Work request »
Among the entries below, find each line holding "named" and return it.

Dataset »
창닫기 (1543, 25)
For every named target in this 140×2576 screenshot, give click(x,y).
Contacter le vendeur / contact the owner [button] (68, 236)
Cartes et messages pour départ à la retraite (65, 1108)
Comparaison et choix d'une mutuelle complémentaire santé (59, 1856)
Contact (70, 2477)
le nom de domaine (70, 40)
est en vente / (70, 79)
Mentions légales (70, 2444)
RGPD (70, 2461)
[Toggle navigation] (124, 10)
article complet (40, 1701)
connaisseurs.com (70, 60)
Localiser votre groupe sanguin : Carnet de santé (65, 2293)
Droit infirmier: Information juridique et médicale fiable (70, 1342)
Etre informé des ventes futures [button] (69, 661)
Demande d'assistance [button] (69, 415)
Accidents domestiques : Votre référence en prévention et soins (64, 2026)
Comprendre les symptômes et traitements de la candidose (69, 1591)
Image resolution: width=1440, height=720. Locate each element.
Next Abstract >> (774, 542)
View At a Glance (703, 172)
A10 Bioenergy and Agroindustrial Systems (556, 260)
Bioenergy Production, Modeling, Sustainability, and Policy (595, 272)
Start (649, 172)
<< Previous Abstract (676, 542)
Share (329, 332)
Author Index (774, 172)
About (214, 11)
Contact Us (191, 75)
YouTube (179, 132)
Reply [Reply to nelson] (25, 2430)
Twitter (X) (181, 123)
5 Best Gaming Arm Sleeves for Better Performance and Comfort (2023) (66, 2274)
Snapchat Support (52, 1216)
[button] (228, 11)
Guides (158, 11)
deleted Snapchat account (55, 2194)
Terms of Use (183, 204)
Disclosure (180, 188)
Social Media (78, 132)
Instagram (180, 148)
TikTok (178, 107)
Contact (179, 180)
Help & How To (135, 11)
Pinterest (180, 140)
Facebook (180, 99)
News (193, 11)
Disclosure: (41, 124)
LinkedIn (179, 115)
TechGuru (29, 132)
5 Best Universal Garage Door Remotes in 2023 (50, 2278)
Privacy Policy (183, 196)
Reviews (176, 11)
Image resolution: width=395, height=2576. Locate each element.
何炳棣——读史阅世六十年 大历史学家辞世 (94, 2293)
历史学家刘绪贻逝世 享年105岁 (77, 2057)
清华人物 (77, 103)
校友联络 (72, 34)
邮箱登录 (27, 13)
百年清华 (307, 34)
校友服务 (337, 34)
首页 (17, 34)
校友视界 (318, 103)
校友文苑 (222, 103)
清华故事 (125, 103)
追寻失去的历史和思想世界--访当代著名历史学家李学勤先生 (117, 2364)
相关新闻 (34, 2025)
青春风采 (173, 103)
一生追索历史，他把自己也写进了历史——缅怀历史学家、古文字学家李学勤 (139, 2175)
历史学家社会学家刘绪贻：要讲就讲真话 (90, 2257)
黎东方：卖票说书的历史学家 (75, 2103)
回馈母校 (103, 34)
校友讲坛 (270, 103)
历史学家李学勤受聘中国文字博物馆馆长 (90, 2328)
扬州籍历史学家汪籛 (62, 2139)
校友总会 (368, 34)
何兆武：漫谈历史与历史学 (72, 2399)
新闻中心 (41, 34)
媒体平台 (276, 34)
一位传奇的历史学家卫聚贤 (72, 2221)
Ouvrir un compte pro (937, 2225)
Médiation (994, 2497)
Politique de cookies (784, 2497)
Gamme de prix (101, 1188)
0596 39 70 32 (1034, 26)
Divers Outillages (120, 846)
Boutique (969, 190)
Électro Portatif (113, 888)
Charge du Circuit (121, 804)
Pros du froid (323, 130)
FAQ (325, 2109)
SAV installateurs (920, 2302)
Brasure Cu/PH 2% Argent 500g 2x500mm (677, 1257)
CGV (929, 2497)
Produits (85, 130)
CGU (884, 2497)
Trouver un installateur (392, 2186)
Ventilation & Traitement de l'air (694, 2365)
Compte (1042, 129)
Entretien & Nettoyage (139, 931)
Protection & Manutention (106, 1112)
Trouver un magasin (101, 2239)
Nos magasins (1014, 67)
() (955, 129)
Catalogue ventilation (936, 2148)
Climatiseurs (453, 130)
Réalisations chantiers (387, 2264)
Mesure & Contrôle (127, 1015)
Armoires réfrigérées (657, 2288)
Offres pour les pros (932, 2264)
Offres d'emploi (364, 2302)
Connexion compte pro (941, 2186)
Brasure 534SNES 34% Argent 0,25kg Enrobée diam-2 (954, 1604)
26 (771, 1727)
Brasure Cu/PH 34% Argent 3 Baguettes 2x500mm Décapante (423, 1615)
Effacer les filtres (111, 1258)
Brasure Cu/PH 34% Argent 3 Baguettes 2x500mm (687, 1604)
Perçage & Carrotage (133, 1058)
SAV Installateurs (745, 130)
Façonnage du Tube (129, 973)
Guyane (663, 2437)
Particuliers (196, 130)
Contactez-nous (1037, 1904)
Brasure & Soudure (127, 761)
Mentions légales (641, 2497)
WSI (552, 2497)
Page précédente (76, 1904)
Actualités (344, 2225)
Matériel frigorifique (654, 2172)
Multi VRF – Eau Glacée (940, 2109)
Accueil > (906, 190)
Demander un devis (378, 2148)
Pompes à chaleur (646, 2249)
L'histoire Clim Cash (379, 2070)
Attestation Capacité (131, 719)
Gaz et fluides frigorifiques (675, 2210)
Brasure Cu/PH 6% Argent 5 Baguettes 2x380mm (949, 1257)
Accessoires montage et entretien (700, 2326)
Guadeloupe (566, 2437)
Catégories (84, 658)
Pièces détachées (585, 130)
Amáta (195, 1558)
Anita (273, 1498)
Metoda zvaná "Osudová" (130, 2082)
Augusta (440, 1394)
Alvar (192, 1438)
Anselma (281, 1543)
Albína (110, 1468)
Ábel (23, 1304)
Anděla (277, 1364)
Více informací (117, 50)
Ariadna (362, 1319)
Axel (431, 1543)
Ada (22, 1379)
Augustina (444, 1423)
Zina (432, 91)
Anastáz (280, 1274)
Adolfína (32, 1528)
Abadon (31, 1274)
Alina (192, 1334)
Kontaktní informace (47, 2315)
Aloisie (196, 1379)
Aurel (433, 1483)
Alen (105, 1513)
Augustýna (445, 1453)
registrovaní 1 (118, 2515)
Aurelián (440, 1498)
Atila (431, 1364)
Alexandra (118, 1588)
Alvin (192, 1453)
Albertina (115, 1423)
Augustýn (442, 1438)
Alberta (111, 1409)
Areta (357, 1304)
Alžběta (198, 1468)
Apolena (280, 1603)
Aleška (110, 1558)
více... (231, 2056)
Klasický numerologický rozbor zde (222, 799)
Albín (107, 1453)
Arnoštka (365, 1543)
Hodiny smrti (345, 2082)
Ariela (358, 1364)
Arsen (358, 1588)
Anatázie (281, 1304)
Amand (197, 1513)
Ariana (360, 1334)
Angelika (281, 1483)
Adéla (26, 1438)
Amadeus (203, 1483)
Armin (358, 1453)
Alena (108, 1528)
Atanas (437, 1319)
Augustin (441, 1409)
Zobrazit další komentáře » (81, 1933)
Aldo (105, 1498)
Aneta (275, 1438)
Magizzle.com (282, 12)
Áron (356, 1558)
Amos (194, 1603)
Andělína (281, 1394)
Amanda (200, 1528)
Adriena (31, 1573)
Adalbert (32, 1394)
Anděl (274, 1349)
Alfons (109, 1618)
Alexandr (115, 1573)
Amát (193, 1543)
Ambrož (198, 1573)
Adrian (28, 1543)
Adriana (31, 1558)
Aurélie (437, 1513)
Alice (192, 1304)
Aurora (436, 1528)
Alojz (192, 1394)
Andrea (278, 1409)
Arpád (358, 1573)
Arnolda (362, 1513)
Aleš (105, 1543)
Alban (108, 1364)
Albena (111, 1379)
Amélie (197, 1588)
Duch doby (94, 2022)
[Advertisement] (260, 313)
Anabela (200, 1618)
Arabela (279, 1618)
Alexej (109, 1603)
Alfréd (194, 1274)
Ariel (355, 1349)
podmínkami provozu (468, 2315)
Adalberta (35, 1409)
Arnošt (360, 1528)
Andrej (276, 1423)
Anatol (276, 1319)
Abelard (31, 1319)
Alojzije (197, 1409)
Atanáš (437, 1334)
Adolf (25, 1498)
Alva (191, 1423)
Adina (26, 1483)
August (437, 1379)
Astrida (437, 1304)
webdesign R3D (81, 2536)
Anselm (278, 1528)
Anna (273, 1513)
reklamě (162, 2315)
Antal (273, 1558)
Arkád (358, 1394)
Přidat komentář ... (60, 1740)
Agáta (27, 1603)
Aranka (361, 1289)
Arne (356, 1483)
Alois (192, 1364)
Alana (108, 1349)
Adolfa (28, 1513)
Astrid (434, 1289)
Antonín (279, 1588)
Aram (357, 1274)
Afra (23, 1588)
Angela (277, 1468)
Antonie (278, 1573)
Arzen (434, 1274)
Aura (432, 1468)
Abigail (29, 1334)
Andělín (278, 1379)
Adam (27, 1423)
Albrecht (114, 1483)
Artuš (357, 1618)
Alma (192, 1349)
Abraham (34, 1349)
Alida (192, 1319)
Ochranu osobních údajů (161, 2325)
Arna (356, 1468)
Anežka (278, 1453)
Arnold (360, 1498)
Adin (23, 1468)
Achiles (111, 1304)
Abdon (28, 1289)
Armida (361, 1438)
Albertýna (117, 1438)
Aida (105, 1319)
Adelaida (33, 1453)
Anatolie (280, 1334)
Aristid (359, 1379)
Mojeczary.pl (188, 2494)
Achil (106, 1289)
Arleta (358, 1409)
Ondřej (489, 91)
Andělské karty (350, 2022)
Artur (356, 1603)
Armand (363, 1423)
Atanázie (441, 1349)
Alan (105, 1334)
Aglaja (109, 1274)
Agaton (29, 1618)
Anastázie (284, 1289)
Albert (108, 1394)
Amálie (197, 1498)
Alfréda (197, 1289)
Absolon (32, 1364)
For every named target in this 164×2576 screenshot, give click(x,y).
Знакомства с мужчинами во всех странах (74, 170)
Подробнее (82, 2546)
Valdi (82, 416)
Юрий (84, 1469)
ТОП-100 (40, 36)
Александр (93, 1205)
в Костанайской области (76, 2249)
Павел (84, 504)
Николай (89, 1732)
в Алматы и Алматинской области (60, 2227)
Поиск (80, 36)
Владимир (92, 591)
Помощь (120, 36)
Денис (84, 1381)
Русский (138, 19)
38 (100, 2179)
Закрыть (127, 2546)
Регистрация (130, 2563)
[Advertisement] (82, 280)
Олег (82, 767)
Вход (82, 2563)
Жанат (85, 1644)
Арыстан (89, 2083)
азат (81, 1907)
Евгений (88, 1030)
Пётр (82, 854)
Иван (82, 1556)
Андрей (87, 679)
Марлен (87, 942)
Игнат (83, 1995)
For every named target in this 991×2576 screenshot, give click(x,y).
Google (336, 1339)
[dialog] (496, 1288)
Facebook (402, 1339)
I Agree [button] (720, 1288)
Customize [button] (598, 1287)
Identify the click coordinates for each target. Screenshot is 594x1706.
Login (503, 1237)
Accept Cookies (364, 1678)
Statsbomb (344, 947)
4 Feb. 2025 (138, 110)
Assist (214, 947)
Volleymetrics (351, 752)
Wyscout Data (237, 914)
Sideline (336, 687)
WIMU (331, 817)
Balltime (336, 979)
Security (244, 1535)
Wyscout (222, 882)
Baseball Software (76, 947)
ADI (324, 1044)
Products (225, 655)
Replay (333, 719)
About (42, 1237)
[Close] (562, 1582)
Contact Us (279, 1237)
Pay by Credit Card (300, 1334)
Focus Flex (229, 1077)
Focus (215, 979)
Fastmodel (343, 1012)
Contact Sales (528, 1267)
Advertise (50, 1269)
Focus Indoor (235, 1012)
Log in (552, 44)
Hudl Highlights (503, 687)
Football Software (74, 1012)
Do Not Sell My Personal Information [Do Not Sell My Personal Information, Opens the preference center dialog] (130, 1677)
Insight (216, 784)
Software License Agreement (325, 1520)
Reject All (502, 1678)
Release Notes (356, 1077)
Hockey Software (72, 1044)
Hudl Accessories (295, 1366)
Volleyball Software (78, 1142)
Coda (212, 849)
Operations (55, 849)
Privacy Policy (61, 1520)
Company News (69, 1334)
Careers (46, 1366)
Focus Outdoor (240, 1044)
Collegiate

Problem solution »
For every named target in this 140×2576 screenshot, give click(x,y).
For every named target in this 164×2576 screenshot, give click(x,y).
For every named target in this 991×2576 screenshot, give click(x,y).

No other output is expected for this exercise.